Funding for this study was provided by the Centers for Disease Control and Prevention (CDC; grant 5R18PS001157), the Center for Contextual Genetics and Prevention (P30 DA027827), the Emory CFAR (P30 AI050409), and the Women’s Interagency HIV Study (WIHS) U01AI103408.

We would like to acknowledge all of those who assisted us, including our health educators, Tiffiany M. Cummings Aholou, PhD, MPH, Tanisha S. Grimes, PhD, MPH, Tiffany A. Pennick, MPH, and Ayesha McAdams-Mahmoud, MPH; our project recruiters, Estee N. Dillard, Alicia N. Wigfall, and Cynthia R. Reid; our data collection assistants, Christina M. White, MPH, Sarah M. Dickey, MPH, and Christina L. Lee; our Church Advisory Board, Elder Wallace Prude, Elder Alice Evans, Elder Judy Taylor, Jean Henry, Mary A. Smith, Elder Lori Allen, Elder Jaquatte Williams, Elder Roberto Woods, Ashlei Porter, Christine Chavis, Lisa Edwards, Rosemary Nix, Christine Chavis, and Zenobia Storey. Additionally, we appreciate all of the support with HIV testing from the staff at AID Atlanta.

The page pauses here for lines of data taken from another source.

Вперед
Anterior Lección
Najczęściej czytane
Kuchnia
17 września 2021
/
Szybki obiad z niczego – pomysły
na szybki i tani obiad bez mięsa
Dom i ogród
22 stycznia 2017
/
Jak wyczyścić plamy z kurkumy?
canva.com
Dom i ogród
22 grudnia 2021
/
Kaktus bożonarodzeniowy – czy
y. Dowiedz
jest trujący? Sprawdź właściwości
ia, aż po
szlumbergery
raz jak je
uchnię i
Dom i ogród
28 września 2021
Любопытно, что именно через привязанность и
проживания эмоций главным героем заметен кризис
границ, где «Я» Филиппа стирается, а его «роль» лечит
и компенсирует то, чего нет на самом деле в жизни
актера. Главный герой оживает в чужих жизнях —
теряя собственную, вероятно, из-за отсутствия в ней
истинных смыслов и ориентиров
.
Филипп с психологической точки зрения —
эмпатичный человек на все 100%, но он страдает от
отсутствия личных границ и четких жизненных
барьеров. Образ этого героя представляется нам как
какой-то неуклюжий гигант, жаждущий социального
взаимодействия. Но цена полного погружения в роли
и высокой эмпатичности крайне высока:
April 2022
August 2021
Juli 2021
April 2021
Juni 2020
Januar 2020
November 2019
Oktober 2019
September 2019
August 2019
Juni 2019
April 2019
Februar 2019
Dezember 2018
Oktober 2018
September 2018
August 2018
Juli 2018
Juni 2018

Note. The findings and conclusions in this report are those of the authors and do not necessarily represent the views of the CDC.

Human Participant Protection

The Emory University institutional review board (IRB; 00014227) approved the study protocol. Prior to receipt of IRB approval from Emory University, the Church Advisory Board members reviewed the IRB protocols and procedures and completed an IRB Authorization Agreement, consenting to be governed by Emory’s IRB. The informed consent explicitly stated that involvement in the study would not compromise any of the services that participants receive at the faith institution. Moreover, the consent stated that research participants’ involvement in or data from any aspect of the study would remain confidential.